Archibald Nicoll
Aotearoa New Zealand, b.1886, d.1953
Portrait of R. E. McDougall
- 1932
- Oil on canvas
- Presented to the Gallery by R E McDougall, 1933
- 913 x 710mm
- 69/103
Tags: businessmen, chairs (furniture forms), curtains (window hangings), elderly, furniture, men (male humans), neckties, people (agents), philanthropists, portraits, suits (main garments)
Robert Ewing McDougall (1861 -1942) was the benefactor of the Robert McDougall Art Gallery, Christchurch’s public art gallery from 1932 to 2002. McDougall was the Managing Director of Aulsebrook & Co., which, by 1928, was the largest and most modern biscuit and confectionary factory in Australasia. During the 1920s and 1930s Archibald Nicoll was one of New Zealand’s foremost portrait artists. Capturing a good likeness, he has painted McDougall in the style popular in the early 20th century where blocks of colour define the forms.

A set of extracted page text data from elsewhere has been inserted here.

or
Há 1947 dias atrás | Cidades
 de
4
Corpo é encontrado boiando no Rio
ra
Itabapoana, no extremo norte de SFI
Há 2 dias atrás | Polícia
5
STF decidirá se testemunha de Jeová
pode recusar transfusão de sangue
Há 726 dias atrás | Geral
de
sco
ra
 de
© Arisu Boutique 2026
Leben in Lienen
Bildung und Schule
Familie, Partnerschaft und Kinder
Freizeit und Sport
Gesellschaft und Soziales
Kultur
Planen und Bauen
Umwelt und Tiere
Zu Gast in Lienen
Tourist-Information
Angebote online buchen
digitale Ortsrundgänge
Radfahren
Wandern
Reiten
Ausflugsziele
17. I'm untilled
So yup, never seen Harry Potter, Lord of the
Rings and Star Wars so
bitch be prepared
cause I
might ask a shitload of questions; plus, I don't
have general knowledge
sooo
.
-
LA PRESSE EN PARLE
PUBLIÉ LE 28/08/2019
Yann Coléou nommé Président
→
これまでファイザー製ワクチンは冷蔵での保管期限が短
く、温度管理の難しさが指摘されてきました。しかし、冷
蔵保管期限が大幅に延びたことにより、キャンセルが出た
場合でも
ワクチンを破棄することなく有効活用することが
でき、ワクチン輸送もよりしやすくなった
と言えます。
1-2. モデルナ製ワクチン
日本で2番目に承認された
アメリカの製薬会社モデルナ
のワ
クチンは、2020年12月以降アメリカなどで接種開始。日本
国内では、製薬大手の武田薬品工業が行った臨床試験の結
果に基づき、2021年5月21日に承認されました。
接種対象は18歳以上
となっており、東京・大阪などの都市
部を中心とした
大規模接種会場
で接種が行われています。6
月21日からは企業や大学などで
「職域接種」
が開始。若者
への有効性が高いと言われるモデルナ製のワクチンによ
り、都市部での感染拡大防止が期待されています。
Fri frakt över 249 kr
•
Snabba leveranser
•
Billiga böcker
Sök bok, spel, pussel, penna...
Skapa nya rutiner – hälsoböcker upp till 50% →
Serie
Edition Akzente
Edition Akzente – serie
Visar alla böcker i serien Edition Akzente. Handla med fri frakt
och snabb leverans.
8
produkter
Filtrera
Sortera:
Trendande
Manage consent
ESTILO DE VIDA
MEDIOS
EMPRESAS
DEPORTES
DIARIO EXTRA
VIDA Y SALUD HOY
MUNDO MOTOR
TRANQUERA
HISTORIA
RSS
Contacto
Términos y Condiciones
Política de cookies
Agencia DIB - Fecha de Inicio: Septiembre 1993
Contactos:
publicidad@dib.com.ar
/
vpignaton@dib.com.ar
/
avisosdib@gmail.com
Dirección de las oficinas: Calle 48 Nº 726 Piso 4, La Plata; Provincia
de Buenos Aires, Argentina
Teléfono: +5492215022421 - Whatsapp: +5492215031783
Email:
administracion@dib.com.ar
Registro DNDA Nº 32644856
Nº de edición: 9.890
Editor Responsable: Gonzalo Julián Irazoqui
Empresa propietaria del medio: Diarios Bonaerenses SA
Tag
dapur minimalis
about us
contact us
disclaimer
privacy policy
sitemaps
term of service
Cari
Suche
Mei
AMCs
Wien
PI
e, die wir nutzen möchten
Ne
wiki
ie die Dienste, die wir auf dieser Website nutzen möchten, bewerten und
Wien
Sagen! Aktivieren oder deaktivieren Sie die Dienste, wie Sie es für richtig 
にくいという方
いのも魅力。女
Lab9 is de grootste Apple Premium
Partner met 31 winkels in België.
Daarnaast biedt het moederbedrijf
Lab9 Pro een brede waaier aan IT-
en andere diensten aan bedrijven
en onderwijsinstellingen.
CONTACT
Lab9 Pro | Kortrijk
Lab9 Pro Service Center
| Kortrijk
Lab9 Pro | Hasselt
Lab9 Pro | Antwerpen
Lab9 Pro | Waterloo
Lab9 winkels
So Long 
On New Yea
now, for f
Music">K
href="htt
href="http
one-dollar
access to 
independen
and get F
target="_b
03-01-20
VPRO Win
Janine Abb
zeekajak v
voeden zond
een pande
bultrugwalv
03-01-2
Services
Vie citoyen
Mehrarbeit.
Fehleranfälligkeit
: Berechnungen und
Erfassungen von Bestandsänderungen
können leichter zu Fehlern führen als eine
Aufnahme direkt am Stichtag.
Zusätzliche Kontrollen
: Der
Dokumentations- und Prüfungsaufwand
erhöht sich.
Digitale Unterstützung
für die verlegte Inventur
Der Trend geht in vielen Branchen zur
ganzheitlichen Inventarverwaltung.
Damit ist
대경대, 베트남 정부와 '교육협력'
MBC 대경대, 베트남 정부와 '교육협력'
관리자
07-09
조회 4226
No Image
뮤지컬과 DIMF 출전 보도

Born in Lincoln, Christchurch, Nicoll began evening classes at the Canterbury College School of Art in 1905 while working for the Union Steamship Company Office. By 1908 he was an assistant art master at the Elam School of Art and Design in Auckland. He later studied in London and Edinburgh. Following war service, in 1919 Nicoll was appointed Director of the Canterbury College of Art. In 1947 he was awarded an OBE for services to art.